Supplied material:

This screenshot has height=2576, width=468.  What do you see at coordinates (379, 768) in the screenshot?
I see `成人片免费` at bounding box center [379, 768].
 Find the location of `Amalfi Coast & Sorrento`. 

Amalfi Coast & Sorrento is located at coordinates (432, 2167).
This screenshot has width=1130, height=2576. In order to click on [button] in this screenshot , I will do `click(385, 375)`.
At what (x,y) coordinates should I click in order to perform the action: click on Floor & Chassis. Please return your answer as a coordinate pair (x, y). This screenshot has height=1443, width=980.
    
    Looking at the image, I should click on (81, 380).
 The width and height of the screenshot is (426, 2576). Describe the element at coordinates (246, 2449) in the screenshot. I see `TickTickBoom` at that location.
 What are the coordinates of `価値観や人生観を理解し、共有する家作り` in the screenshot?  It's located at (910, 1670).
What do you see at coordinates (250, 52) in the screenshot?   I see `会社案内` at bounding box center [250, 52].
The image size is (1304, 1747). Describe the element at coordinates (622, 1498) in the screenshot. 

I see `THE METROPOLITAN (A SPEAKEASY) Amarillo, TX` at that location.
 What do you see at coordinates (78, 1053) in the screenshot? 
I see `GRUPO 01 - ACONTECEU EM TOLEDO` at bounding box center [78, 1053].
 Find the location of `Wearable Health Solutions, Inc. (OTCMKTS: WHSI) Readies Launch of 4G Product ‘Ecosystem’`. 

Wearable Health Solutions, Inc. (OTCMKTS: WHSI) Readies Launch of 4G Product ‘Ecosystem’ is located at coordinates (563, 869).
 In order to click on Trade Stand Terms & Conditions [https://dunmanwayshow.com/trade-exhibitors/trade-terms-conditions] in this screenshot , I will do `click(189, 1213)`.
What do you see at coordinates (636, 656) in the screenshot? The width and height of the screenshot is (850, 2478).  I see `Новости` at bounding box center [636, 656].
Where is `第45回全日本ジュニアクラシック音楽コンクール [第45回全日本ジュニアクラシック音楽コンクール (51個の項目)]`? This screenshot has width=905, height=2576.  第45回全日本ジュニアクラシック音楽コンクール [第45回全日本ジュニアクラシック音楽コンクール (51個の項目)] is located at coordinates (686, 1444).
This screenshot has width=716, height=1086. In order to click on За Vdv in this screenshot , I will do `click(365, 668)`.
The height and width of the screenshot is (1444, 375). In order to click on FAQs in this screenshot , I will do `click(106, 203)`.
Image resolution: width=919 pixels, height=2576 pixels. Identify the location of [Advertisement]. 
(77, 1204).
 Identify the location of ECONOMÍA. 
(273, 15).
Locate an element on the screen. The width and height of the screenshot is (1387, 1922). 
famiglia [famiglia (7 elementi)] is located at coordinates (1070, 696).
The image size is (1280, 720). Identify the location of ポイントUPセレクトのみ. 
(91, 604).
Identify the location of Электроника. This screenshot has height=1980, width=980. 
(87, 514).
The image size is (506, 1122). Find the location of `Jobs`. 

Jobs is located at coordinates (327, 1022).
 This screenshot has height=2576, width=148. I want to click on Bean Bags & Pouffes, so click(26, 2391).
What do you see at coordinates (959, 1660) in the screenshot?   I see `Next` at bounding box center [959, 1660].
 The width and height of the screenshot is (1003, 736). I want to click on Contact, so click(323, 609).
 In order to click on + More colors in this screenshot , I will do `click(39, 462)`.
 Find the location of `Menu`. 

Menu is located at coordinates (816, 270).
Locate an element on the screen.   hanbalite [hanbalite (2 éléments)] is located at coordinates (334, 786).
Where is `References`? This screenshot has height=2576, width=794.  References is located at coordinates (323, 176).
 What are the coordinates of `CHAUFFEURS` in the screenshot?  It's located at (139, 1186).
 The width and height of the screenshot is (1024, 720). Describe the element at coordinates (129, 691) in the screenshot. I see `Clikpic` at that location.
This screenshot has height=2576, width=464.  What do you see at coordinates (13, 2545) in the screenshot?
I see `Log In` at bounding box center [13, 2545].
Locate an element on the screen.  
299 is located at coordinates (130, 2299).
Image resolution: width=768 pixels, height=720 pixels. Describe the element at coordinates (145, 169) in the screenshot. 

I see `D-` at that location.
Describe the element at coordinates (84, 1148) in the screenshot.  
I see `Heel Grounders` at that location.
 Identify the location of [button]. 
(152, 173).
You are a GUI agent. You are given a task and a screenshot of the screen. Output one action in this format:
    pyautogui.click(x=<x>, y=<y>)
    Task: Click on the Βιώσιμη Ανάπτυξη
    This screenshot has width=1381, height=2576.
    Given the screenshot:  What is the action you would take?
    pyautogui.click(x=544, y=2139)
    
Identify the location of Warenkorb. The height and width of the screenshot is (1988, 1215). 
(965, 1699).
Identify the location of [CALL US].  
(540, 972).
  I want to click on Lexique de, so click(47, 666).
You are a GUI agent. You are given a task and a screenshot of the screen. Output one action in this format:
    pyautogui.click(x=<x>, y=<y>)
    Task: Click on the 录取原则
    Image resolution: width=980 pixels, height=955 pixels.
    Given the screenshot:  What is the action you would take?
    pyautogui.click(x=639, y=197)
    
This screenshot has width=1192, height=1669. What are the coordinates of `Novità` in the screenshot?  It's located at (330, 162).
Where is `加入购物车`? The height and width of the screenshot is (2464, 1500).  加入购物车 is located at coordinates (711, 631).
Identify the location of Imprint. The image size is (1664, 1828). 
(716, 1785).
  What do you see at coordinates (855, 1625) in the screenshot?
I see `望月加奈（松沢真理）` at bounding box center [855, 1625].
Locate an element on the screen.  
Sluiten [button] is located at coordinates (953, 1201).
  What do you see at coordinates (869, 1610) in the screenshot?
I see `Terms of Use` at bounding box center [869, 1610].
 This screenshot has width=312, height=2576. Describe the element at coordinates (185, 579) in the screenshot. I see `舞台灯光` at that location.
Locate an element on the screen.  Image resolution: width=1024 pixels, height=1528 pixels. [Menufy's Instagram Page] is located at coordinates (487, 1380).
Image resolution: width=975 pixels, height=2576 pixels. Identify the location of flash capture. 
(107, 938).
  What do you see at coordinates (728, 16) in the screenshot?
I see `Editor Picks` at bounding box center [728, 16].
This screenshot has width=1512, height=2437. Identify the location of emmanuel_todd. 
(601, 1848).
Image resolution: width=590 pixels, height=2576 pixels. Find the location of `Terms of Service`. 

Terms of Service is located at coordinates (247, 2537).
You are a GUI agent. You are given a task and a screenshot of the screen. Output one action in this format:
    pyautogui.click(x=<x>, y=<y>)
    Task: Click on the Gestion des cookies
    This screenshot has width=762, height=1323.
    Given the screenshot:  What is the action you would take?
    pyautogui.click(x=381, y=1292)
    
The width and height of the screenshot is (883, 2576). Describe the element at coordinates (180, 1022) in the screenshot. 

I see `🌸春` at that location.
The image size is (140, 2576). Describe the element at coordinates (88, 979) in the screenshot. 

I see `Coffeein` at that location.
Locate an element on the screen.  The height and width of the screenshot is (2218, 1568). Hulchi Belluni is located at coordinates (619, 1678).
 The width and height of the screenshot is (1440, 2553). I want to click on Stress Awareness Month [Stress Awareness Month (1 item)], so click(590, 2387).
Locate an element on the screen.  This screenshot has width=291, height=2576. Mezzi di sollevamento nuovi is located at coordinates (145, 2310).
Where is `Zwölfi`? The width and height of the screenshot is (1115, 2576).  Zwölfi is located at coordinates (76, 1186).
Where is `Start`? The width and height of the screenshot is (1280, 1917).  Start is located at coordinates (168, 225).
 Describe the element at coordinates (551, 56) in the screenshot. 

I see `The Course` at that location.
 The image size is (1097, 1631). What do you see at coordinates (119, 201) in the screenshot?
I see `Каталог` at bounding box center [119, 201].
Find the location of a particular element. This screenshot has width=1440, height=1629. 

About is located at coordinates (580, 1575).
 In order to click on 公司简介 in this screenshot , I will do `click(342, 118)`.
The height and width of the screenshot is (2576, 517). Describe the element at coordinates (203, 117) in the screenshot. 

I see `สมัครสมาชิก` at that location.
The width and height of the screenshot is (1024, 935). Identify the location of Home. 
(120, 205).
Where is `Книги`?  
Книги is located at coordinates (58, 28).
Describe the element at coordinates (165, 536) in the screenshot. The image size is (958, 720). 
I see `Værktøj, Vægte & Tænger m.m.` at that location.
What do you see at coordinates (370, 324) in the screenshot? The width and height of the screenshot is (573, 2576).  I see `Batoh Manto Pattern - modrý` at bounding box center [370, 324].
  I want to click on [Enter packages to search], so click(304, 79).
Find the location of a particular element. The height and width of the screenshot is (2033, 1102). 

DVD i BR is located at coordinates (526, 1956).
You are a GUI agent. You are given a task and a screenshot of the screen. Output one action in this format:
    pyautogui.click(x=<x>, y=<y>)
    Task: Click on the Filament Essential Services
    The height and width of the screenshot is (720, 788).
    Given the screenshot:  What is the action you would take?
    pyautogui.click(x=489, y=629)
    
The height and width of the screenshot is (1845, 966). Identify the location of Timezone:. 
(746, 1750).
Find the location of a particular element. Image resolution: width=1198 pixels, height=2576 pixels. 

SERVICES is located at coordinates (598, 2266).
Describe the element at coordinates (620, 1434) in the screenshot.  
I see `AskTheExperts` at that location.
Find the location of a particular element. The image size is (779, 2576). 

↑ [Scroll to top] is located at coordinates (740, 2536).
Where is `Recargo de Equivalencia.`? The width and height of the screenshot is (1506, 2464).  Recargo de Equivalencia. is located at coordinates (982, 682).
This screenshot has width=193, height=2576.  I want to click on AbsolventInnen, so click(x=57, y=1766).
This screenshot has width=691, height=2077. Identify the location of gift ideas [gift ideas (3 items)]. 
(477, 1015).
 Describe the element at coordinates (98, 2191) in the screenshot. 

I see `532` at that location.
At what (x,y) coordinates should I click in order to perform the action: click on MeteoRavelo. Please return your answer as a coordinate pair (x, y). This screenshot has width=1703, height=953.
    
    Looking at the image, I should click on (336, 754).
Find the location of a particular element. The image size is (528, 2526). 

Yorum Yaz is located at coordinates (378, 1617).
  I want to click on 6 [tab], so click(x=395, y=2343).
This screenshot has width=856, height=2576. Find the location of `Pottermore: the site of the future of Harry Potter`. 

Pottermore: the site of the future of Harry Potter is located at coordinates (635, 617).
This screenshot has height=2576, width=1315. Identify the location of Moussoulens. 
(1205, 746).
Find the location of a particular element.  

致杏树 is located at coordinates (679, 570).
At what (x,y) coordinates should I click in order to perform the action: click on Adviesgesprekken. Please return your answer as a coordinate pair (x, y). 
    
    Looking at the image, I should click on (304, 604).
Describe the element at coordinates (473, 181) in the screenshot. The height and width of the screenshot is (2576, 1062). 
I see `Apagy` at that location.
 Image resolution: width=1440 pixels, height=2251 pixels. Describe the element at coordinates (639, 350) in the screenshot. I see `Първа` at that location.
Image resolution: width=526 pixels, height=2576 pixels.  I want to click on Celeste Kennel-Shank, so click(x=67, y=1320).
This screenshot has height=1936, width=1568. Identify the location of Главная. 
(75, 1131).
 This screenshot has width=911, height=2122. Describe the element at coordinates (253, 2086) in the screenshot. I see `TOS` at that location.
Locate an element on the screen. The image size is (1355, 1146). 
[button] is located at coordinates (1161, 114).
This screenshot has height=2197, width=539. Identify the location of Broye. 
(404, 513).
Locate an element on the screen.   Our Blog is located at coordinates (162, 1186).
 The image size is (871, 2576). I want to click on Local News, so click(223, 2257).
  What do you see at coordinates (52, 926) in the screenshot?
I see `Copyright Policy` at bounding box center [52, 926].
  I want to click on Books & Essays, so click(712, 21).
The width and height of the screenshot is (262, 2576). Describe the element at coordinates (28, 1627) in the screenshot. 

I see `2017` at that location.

What is required: Only one span is wanted. It runs from the first line of the listing through the line with "What do you see at coordinates (250, 52)", and each line must match exactly.

Output below:
This screenshot has height=2576, width=468.  What do you see at coordinates (379, 768) in the screenshot?
I see `成人片免费` at bounding box center [379, 768].
 Find the location of `Amalfi Coast & Sorrento`. 

Amalfi Coast & Sorrento is located at coordinates (432, 2167).
This screenshot has width=1130, height=2576. In order to click on [button] in this screenshot , I will do `click(385, 375)`.
At what (x,y) coordinates should I click in order to perform the action: click on Floor & Chassis. Please return your answer as a coordinate pair (x, y). This screenshot has height=1443, width=980.
    
    Looking at the image, I should click on (81, 380).
 The width and height of the screenshot is (426, 2576). Describe the element at coordinates (246, 2449) in the screenshot. I see `TickTickBoom` at that location.
 What are the coordinates of `価値観や人生観を理解し、共有する家作り` in the screenshot?  It's located at (910, 1670).
What do you see at coordinates (250, 52) in the screenshot?   I see `会社案内` at bounding box center [250, 52].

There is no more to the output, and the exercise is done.